Comparing Azimuth data with ASCT+B reporter data

Scripts

R/extract_ct_from_ref.R

Description

This script takes reference files from Azimuth and converts them into csv files that can be viewed in the ASCT+B reporter. We also generate summaries for each organ to denote Cell-Type vs Number-of-cells. This final summary excel sheet available here will have:

  1. Stats of all organ-datasets processed from Azimuth reference data and ASCT+B master data (Number of CTs, Number of Biomarkers, etc.).
  2. Comparison of Azimuth vs ASCT+B (CTs in Azimuth that are missing in ASCT+B, Biomarkers in Azimuth missing in ASCT+B).
  3. A listing of such CTs and Biomarkers identified in previous point.

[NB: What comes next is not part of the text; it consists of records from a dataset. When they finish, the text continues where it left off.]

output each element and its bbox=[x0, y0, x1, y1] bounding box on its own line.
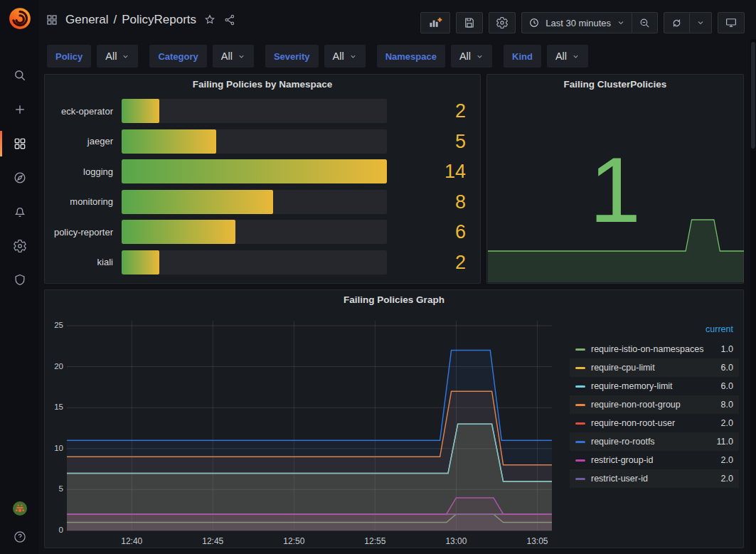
bar-row: logging 14 bbox=[50, 159, 474, 183]
series-current-value: 2.0 bbox=[721, 474, 733, 484]
y-axis-label: 20 bbox=[45, 362, 63, 371]
series-color-swatch bbox=[575, 348, 585, 351]
legend-row[interactable]: require-istio-on-namespaces 1.0 bbox=[570, 340, 739, 358]
bar-value: 2 bbox=[387, 99, 474, 123]
series-color-swatch bbox=[575, 459, 585, 462]
series-current-value: 2.0 bbox=[721, 455, 733, 465]
series-name: restrict-group-id bbox=[591, 455, 721, 465]
stat-sparkline bbox=[488, 217, 744, 282]
sidebar-item-server-admin[interactable] bbox=[0, 273, 39, 287]
bar-fill bbox=[122, 129, 216, 154]
zoom-out-icon bbox=[639, 17, 651, 29]
filter-policy-value[interactable]: All bbox=[97, 45, 138, 68]
sidebar-item-dashboards[interactable] bbox=[0, 137, 39, 151]
filter-kind-selected: All bbox=[555, 50, 567, 62]
filter-severity-selected: All bbox=[333, 50, 344, 62]
sidebar-item-alerting[interactable] bbox=[0, 205, 39, 219]
filter-namespace-label[interactable]: Namespace bbox=[377, 45, 445, 68]
legend-row[interactable]: require-ro-rootfs 11.0 bbox=[570, 432, 739, 451]
filter-severity: Severity All bbox=[265, 45, 366, 68]
cycle-view-mode-button[interactable] bbox=[718, 12, 745, 33]
filter-policy-selected: All bbox=[105, 50, 117, 62]
legend-row[interactable]: restrict-user-id 2.0 bbox=[570, 469, 739, 488]
series-current-value: 11.0 bbox=[717, 437, 733, 447]
panel-failing-policies-by-namespace: Failing Policies by Namespace eck-operat… bbox=[44, 74, 481, 284]
add-panel-button[interactable] bbox=[420, 12, 450, 33]
filter-severity-value[interactable]: All bbox=[324, 45, 366, 68]
time-range-picker[interactable]: Last 30 minutes bbox=[521, 12, 632, 33]
bar-fill bbox=[122, 99, 159, 123]
breadcrumb-dashboard[interactable]: PolicyReports bbox=[122, 13, 196, 27]
panel-title[interactable]: Failing ClusterPolicies bbox=[487, 75, 743, 95]
filter-kind-value[interactable]: All bbox=[547, 45, 588, 68]
legend-row[interactable]: require-cpu-limit 6.0 bbox=[570, 358, 739, 377]
compass-icon bbox=[13, 171, 27, 185]
chevron-down-icon bbox=[617, 18, 625, 27]
bar-value: 2 bbox=[387, 250, 474, 275]
filter-severity-label[interactable]: Severity bbox=[265, 45, 319, 68]
legend-row[interactable]: require-non-root-user 2.0 bbox=[570, 414, 739, 432]
bar-row: eck-operator 2 bbox=[50, 99, 474, 123]
zoom-out-time-button[interactable] bbox=[632, 12, 658, 33]
avatar-icon bbox=[13, 501, 27, 516]
x-axis: 12:4012:4512:5012:5513:0013:05 bbox=[67, 536, 552, 548]
sidebar-item-create[interactable] bbox=[0, 102, 39, 117]
time-range-label: Last 30 minutes bbox=[545, 18, 611, 28]
bar-fill bbox=[122, 159, 387, 183]
bar-row: jaeger 5 bbox=[50, 129, 474, 154]
refresh-dashboard-button[interactable] bbox=[664, 12, 690, 33]
series-name: require-non-root-group bbox=[591, 400, 721, 410]
filter-category-value[interactable]: All bbox=[213, 45, 254, 68]
chevron-down-icon bbox=[238, 53, 245, 60]
legend-row[interactable]: restrict-group-id 2.0 bbox=[570, 451, 739, 469]
series-name: require-ro-rootfs bbox=[591, 437, 717, 447]
chevron-down-icon bbox=[572, 53, 580, 60]
share-dashboard-button[interactable] bbox=[223, 14, 236, 26]
scrollbar-thumb[interactable] bbox=[751, 42, 755, 149]
filter-policy-label[interactable]: Policy bbox=[47, 45, 91, 68]
panel-title[interactable]: Failing Policies Graph bbox=[45, 290, 743, 310]
series-color-swatch bbox=[575, 367, 585, 369]
page-scrollbar[interactable] bbox=[750, 39, 756, 554]
legend-row[interactable]: require-memory-limit 6.0 bbox=[570, 377, 739, 395]
bar-value: 6 bbox=[387, 220, 474, 244]
star-dashboard-button[interactable] bbox=[203, 14, 216, 26]
chevron-down-icon bbox=[696, 18, 705, 27]
star-icon bbox=[203, 14, 216, 26]
sidebar-item-configuration[interactable] bbox=[0, 239, 39, 253]
series-current-value: 6.0 bbox=[721, 363, 733, 373]
grafana-logo[interactable] bbox=[0, 6, 39, 31]
filter-kind-label[interactable]: Kind bbox=[504, 45, 541, 68]
share-icon bbox=[223, 14, 236, 26]
breadcrumb-folder[interactable]: General bbox=[65, 13, 108, 27]
clock-icon bbox=[528, 17, 540, 28]
y-axis: 0510152025 bbox=[45, 321, 63, 531]
chevron-down-icon bbox=[476, 53, 484, 60]
sidebar-item-explore[interactable] bbox=[0, 171, 39, 185]
legend-header-current[interactable]: current bbox=[570, 321, 739, 337]
y-axis-label: 5 bbox=[45, 484, 63, 493]
legend-row[interactable]: require-non-root-group 8.0 bbox=[570, 395, 739, 414]
dashboard-settings-button[interactable] bbox=[489, 12, 516, 33]
series-name: require-istio-on-namespaces bbox=[591, 344, 721, 354]
question-circle-icon bbox=[13, 530, 27, 544]
sidebar-item-search[interactable] bbox=[0, 68, 39, 82]
panel-title[interactable]: Failing Policies by Namespace bbox=[45, 75, 480, 95]
save-dashboard-button[interactable] bbox=[456, 12, 483, 33]
sidebar bbox=[0, 0, 39, 554]
series-color-swatch bbox=[575, 478, 585, 480]
bar-label: policy-reporter bbox=[50, 227, 122, 238]
bar-row: kiali 2 bbox=[50, 250, 474, 275]
panel-failing-clusterpolicies: Failing ClusterPolicies 1 bbox=[486, 74, 744, 284]
gear-icon bbox=[13, 239, 27, 253]
filter-category-label[interactable]: Category bbox=[149, 45, 206, 68]
dashboard-grid-icon bbox=[46, 14, 58, 26]
filter-namespace-value[interactable]: All bbox=[451, 45, 492, 68]
series-current-value: 2.0 bbox=[721, 418, 733, 428]
help-icon[interactable] bbox=[0, 530, 39, 544]
time-series-plot[interactable] bbox=[67, 321, 552, 531]
user-avatar[interactable] bbox=[0, 501, 39, 516]
filter-category-selected: All bbox=[221, 50, 233, 62]
refresh-interval-dropdown[interactable] bbox=[690, 12, 712, 33]
series-color-swatch bbox=[575, 385, 585, 388]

Repository documentation diagram

Usage

Rscript R/extract_ct_from_ref.R

This script reads a JSON config file called azimuth_asctb_comparison_config.json in the data/ directory. Then, based on this config it extracts the data from the required Rds files and stores them in ASCT+B table format. The structure of this config file is as follows:

{
  "references": [
    {
      "name": "<organ_name>",
      "url": "<azimuth_reference_data_download_url>",
      "cell_type_columns": [
        "<hierarchy_column-1>",
        "<hierarchy_column-2>",
        ...
        "<hierarchy_column-n>"
      ],
      "asctb_name": "<deployment_display_name>",
	  "asctb_master_url": "<asctb_master_data_download_url>"
    },
    {
      "name": "<organ_name>",
      "url": "<azimuth_reference_data_download_url>",
      "cell_type_columns": [
        "<hierarchy_column-1>",
        "<hierarchy_column-2>",
        ...
        "<hierarchy_column-n>"
      ],
	  "new_cell_type_files":[
		"<csv_file-1>",
		"<csv_file-2>",
		...
		"<csv_file-n>"
      "asctb_name": "<deployment_display_name>",
	  "asctb_master_url": "<asctb_master_data_download_url>"
    },
    {
      ...
    },
    ...
  ] 
}

<azimuth_reference_data_download_url> is the URL for downloading the Azimuth reference file for <organ_name>. Such download URLs can be found by clicking on the Zenodo URLs on the the Azimuth references webpage. <organ_name> is the name that is associated with its respective download URL.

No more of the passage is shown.